*Instructions to follow:* Write every record out again exactly as shown below.

Document layout analysis data:
__________________________________________________

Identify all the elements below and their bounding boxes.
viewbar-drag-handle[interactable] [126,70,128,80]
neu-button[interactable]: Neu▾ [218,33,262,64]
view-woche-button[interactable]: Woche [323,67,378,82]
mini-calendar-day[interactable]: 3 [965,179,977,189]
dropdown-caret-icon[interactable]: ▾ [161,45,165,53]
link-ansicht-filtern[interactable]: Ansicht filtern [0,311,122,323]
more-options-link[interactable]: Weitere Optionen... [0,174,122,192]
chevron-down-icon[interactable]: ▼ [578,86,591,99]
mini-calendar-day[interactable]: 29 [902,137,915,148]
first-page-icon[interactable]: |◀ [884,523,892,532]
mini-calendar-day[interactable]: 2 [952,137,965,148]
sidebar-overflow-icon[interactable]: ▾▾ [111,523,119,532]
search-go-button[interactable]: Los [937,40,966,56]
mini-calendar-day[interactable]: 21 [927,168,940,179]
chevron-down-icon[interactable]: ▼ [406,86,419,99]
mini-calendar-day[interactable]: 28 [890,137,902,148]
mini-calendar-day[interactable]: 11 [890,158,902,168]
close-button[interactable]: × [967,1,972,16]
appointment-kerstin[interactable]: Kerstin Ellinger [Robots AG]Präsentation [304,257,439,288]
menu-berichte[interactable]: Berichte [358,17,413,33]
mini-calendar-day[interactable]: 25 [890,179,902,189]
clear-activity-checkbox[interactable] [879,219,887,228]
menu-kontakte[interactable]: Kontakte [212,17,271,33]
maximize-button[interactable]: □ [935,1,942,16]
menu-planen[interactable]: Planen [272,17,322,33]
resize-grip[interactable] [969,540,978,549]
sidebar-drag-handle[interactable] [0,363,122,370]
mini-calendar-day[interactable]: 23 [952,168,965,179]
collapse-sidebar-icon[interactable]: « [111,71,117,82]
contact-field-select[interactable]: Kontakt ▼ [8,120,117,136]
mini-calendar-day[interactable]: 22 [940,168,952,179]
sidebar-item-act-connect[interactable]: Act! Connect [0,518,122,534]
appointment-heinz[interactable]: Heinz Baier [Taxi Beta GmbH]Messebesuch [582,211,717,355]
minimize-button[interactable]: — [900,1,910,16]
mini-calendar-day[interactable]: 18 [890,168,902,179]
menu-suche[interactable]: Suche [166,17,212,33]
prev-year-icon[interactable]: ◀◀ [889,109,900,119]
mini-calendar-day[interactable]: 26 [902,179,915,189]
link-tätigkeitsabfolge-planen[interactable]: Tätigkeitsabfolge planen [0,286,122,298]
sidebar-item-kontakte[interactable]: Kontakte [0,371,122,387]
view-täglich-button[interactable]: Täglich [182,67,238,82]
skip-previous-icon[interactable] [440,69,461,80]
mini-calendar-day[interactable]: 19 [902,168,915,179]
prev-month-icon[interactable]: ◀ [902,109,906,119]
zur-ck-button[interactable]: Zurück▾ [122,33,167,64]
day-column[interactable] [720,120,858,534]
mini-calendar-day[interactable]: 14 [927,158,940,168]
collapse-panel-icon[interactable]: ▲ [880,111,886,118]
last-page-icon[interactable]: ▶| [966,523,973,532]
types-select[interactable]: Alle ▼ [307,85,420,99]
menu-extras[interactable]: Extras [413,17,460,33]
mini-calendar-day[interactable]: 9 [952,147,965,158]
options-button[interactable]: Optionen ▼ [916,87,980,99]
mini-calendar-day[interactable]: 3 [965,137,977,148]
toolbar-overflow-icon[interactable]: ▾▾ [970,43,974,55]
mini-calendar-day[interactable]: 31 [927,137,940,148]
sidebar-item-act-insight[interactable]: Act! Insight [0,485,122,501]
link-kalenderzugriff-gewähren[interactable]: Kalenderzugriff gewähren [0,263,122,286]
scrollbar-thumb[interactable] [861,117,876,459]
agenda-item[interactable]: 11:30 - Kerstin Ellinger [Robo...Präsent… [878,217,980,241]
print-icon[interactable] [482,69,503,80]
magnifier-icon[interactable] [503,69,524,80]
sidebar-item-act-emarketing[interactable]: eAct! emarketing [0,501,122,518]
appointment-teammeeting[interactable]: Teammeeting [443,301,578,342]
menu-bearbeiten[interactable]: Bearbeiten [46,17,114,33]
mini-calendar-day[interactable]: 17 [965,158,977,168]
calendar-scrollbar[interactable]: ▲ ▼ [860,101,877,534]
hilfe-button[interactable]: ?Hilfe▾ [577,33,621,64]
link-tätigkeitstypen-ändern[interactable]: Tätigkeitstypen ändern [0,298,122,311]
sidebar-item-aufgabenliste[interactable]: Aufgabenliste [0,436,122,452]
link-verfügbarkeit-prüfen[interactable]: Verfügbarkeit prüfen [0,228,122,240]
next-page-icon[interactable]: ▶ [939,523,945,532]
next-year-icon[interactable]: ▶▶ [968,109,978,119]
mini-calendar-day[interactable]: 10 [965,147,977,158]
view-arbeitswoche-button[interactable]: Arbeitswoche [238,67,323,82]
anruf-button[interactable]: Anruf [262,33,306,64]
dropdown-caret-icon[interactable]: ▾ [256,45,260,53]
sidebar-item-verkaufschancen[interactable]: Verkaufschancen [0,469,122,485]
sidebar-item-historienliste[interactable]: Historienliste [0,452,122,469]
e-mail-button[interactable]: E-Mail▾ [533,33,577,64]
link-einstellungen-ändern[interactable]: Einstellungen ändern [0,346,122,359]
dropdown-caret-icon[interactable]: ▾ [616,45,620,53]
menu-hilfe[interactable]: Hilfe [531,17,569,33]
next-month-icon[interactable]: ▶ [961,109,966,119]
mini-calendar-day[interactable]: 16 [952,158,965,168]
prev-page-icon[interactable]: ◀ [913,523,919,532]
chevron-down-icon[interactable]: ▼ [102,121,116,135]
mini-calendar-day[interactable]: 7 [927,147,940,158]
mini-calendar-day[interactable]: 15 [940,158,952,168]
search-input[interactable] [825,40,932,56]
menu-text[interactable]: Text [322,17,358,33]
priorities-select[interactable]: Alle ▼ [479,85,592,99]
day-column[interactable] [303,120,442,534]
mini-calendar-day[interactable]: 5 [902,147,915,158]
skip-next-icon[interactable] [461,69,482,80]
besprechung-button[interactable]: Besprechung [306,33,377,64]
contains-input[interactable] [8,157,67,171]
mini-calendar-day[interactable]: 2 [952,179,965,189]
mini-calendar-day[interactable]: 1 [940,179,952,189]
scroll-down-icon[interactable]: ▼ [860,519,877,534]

__________________________________________________

*Answer area:*
Identify all the elements below and their bounding boxes.
viewbar-drag-handle[interactable] [126,70,128,80]
neu-button[interactable]: Neu▾ [218,33,262,64]
view-woche-button[interactable]: Woche [323,67,378,82]
mini-calendar-day[interactable]: 3 [965,179,977,189]
dropdown-caret-icon[interactable]: ▾ [161,45,165,53]
link-ansicht-filtern[interactable]: Ansicht filtern [0,311,122,323]
more-options-link[interactable]: Weitere Optionen... [0,174,122,192]
chevron-down-icon[interactable]: ▼ [578,86,591,99]
mini-calendar-day[interactable]: 29 [902,137,915,148]
first-page-icon[interactable]: |◀ [884,523,892,532]
mini-calendar-day[interactable]: 2 [952,137,965,148]
sidebar-overflow-icon[interactable]: ▾▾ [111,523,119,532]
search-go-button[interactable]: Los [937,40,966,56]
mini-calendar-day[interactable]: 21 [927,168,940,179]
chevron-down-icon[interactable]: ▼ [406,86,419,99]
mini-calendar-day[interactable]: 28 [890,137,902,148]
mini-calendar-day[interactable]: 11 [890,158,902,168]
close-button[interactable]: × [967,1,972,16]
appointment-kerstin[interactable]: Kerstin Ellinger [Robots AG]Präsentation [304,257,439,288]
menu-berichte[interactable]: Berichte [358,17,413,33]
mini-calendar-day[interactable]: 25 [890,179,902,189]
clear-activity-checkbox[interactable] [879,219,887,228]
menu-kontakte[interactable]: Kontakte [212,17,271,33]
maximize-button[interactable]: □ [935,1,942,16]
menu-planen[interactable]: Planen [272,17,322,33]
resize-grip[interactable] [969,540,978,549]
sidebar-drag-handle[interactable] [0,363,122,370]
mini-calendar-day[interactable]: 23 [952,168,965,179]
collapse-sidebar-icon[interactable]: « [111,71,117,82]
contact-field-select[interactable]: Kontakt ▼ [8,120,117,136]
mini-calendar-day[interactable]: 22 [940,168,952,179]
sidebar-item-act-connect[interactable]: Act! Connect [0,518,122,534]
appointment-heinz[interactable]: Heinz Baier [Taxi Beta GmbH]Messebesuch [582,211,717,355]
minimize-button[interactable]: — [900,1,910,16]
mini-calendar-day[interactable]: 18 [890,168,902,179]
menu-suche[interactable]: Suche [166,17,212,33]
prev-year-icon[interactable]: ◀◀ [889,109,900,119]
mini-calendar-day[interactable]: 26 [902,179,915,189]
link-tätigkeitsabfolge-planen[interactable]: Tätigkeitsabfolge planen [0,286,122,298]
sidebar-item-kontakte[interactable]: Kontakte [0,371,122,387]
view-täglich-button[interactable]: Täglich [182,67,238,82]
skip-previous-icon[interactable] [440,69,461,80]
mini-calendar-day[interactable]: 19 [902,168,915,179]
prev-month-icon[interactable]: ◀ [902,109,906,119]
zur-ck-button[interactable]: Zurück▾ [122,33,167,64]
day-column[interactable] [720,120,858,534]
mini-calendar-day[interactable]: 14 [927,158,940,168]
collapse-panel-icon[interactable]: ▲ [880,111,886,118]
last-page-icon[interactable]: ▶| [966,523,973,532]
types-select[interactable]: Alle ▼ [307,85,420,99]
menu-extras[interactable]: Extras [413,17,460,33]
mini-calendar-day[interactable]: 9 [952,147,965,158]
options-button[interactable]: Optionen ▼ [916,87,980,99]
mini-calendar-day[interactable]: 3 [965,137,977,148]
toolbar-overflow-icon[interactable]: ▾▾ [970,43,974,55]
mini-calendar-day[interactable]: 31 [927,137,940,148]
sidebar-item-act-insight[interactable]: Act! Insight [0,485,122,501]
link-kalenderzugriff-gewähren[interactable]: Kalenderzugriff gewähren [0,263,122,286]
scrollbar-thumb[interactable] [861,117,876,459]
agenda-item[interactable]: 11:30 - Kerstin Ellinger [Robo...Präsent… [878,217,980,241]
print-icon[interactable] [482,69,503,80]
magnifier-icon[interactable] [503,69,524,80]
sidebar-item-act-emarketing[interactable]: eAct! emarketing [0,501,122,518]
appointment-teammeeting[interactable]: Teammeeting [443,301,578,342]
menu-bearbeiten[interactable]: Bearbeiten [46,17,114,33]
mini-calendar-day[interactable]: 17 [965,158,977,168]
calendar-scrollbar[interactable]: ▲ ▼ [860,101,877,534]
hilfe-button[interactable]: ?Hilfe▾ [577,33,621,64]
link-tätigkeitstypen-ändern[interactable]: Tätigkeitstypen ändern [0,298,122,311]
sidebar-item-aufgabenliste[interactable]: Aufgabenliste [0,436,122,452]
link-verfügbarkeit-prüfen[interactable]: Verfügbarkeit prüfen [0,228,122,240]
next-page-icon[interactable]: ▶ [939,523,945,532]
next-year-icon[interactable]: ▶▶ [968,109,978,119]
mini-calendar-day[interactable]: 10 [965,147,977,158]
view-arbeitswoche-button[interactable]: Arbeitswoche [238,67,323,82]
anruf-button[interactable]: Anruf [262,33,306,64]
dropdown-caret-icon[interactable]: ▾ [256,45,260,53]
sidebar-item-verkaufschancen[interactable]: Verkaufschancen [0,469,122,485]
sidebar-item-historienliste[interactable]: Historienliste [0,452,122,469]
e-mail-button[interactable]: E-Mail▾ [533,33,577,64]
link-einstellungen-ändern[interactable]: Einstellungen ändern [0,346,122,359]
dropdown-caret-icon[interactable]: ▾ [616,45,620,53]
menu-hilfe[interactable]: Hilfe [531,17,569,33]
next-month-icon[interactable]: ▶ [961,109,966,119]
mini-calendar-day[interactable]: 16 [952,158,965,168]
prev-page-icon[interactable]: ◀ [913,523,919,532]
chevron-down-icon[interactable]: ▼ [102,121,116,135]
mini-calendar-day[interactable]: 7 [927,147,940,158]
mini-calendar-day[interactable]: 15 [940,158,952,168]
search-input[interactable] [825,40,932,56]
menu-text[interactable]: Text [322,17,358,33]
priorities-select[interactable]: Alle ▼ [479,85,592,99]
day-column[interactable] [303,120,442,534]
mini-calendar-day[interactable]: 5 [902,147,915,158]
skip-next-icon[interactable] [461,69,482,80]
besprechung-button[interactable]: Besprechung [306,33,377,64]
contains-input[interactable] [8,157,67,171]
mini-calendar-day[interactable]: 2 [952,179,965,189]
mini-calendar-day[interactable]: 1 [940,179,952,189]
scroll-down-icon[interactable]: ▼ [860,519,877,534]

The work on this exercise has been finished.